The singularity lends itself to the Romulans' sneaky ways. If the core goes critical, the ship gets sucked into the black hole. Should the ship be destroyed during a covert mission, there's no physical evidence!
@@Freddie1980 the microsingularities used by the Romulans are too small to be sustainable without consuming enough mass to grow. Even a dozen ships wouldn't be enough, so it would fade away as well. There would be no trace of anything, aside from perhaps some radiation and ripples in spacetime. I'm not sure how easy those would be to detect.
Assuming Artificial Quantum Singularity is a more verbose term for Kugelblitz the Romulans have traded one explosive situation for another. They no longer have to deal with antimatter explosions as at the correct size a Kugelblitz would only need about a Kilogram of matter added per year to continue generating power just from Hawking Radiation. This also implies a very unpleasant means of executing traitors by using them as fuel. The downside to a Kugelblitz is that they do act like black holes meaning that the smaller in mass they are the more energy they put out from Hawking Radiation, including explosive results as the mass melts away by way of the Radiation. This makes the shows explosions for destroyed Romulan ships accurate and STO's implosion inaccurate. Unless the means of destruction in STO happens to add mass to the Kugelblitz to the point of becoming self-sustaining. Then again those implosions could be the result of the Commander setting the self-destruct to leave no evidence that the ship was really there. Edit: Source for those interested Isaac Arthur's videos on Kugelblitzes.
I mean, in STO the black hole rapidly expands, implodes and then explodes again. Perhaps the cores use a regular black hole, but infused with chronitrons for higher energy production rates
I'm not sure. An alien species did mistake a Romulan singularity core for a normal black hole at one point and decided to incubate their young their to...ill results. I'd guess it was a standard black hole instead of a radiation black hole.

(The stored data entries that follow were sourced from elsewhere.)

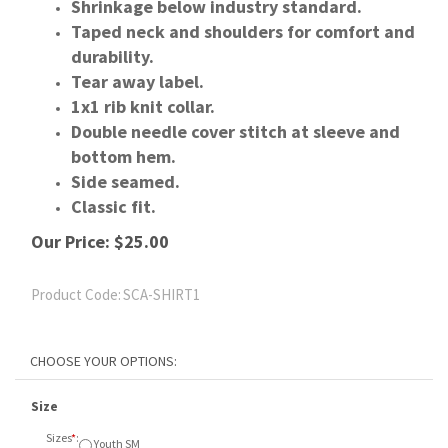
Shrinkage below industry standard.
Taped neck and shoulders for comfort and
durability.
Tear away label.
1x1 rib knit collar.
Double needle cover stitch at sleeve and
bottom hem.
Side seamed.
Classic fit.
Our Price:
$
25.00
Product Code:
SCA-SHIRT1
Size
Sizes
*
:
Youth SM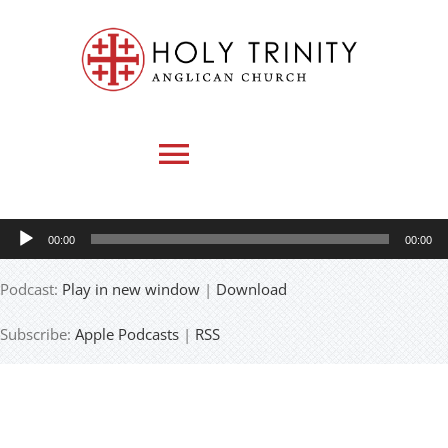
Skip
to
content
Toggle
Navigation
Audio
00:00
00:00
HOME
Player
Podcast:
Play in new window
|
Download
WHO WE ARE
Subscribe:
Apple Podcasts
|
RSS
MEDIA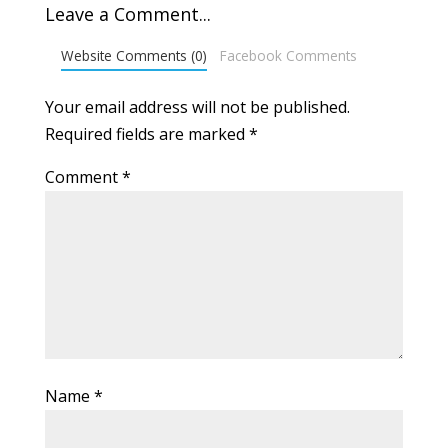
Leave a Comment...
Website Comments (0)
Facebook Comments
Your email address will not be published.
Required fields are marked
*
Comment
*
Name
*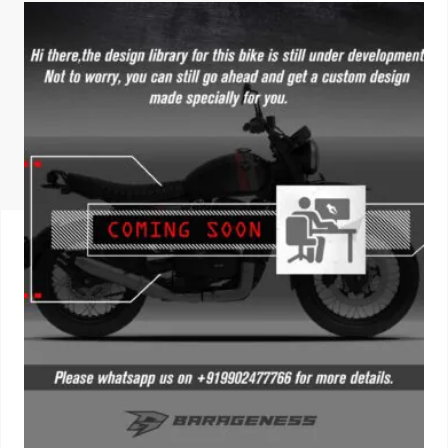
ISUZU
KIA MOTO
RENAULT
NISSAN
FORD
VOLKSWA
HONDA A
TOYOTA
SKODA
MG MOTO
MITSUBIS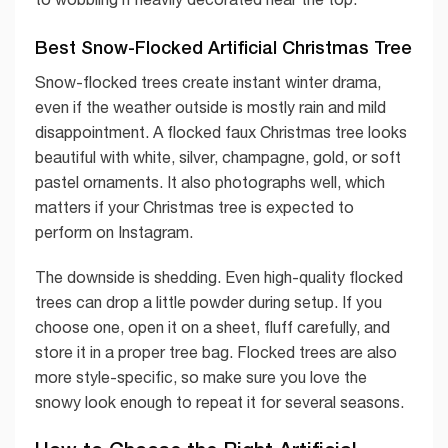
Best Snow-Flocked Artificial Christmas Tree
Snow-flocked trees create instant winter drama,
even if the weather outside is mostly rain and mild
disappointment. A flocked faux Christmas tree looks
beautiful with white, silver, champagne, gold, or soft
pastel ornaments. It also photographs well, which
matters if your Christmas tree is expected to
perform on Instagram.
The downside is shedding. Even high-quality flocked
trees can drop a little powder during setup. If you
choose one, open it on a sheet, fluff carefully, and
store it in a proper tree bag. Flocked trees are also
more style-specific, so make sure you love the
snowy look enough to repeat it for several seasons.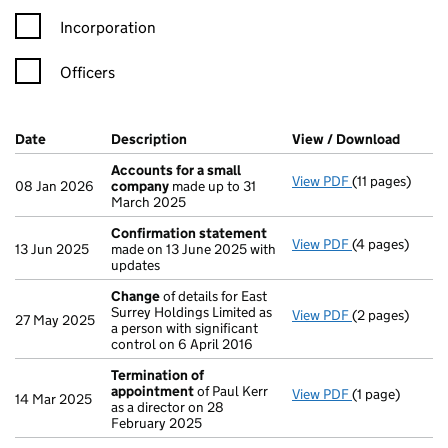
Incorporation
Officers
Company Results (links open in a new window)
Date
(document was filed at Companies House)
Description
(of the document filed at Companies Ho
View / Download
(PDF f
Accounts for a small
View PDF
(11 pages)
Accounts for 
08 Jan 2026
company
made up to 31
March 2025
Confirmation statement
View PDF
(4 pages)
Confirmation
13 Jun 2025
made on 13 June 2025 with
updates
Change
of details for East
Surrey Holdings Limited as
View PDF
(2 pages)
Change
of det
27 May 2025
a person with significant
control on 6 April 2016
Termination of
appointment
of Paul Kerr
View PDF
(1 page)
Termination o
14 Mar 2025
as a director on 28
February 2025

Astrophysicist here, was going to comment that a black hole so small as we're shown would explode, then looked and saw yours :) so the force field is keeping it from exploding, allowing them to siphon away Harking radiation just as other species handle antimatter plasma. In my mind, that's how it is, anyway :D
TNG didn't even have a consistent name for this Romulan power core. "Forced quantum singularity", "artificial singularity", "quantum anomaly", "confined gravitational singularity", etc. It was implied to be far more powerful than Federation matter-antimatter-dilithium counterparts. It was shown to propel Romulan warbirds just as fast as a Galaxy-D but only for short durations because (in their own words) this somehow "depleted" or "burnt out" the power source.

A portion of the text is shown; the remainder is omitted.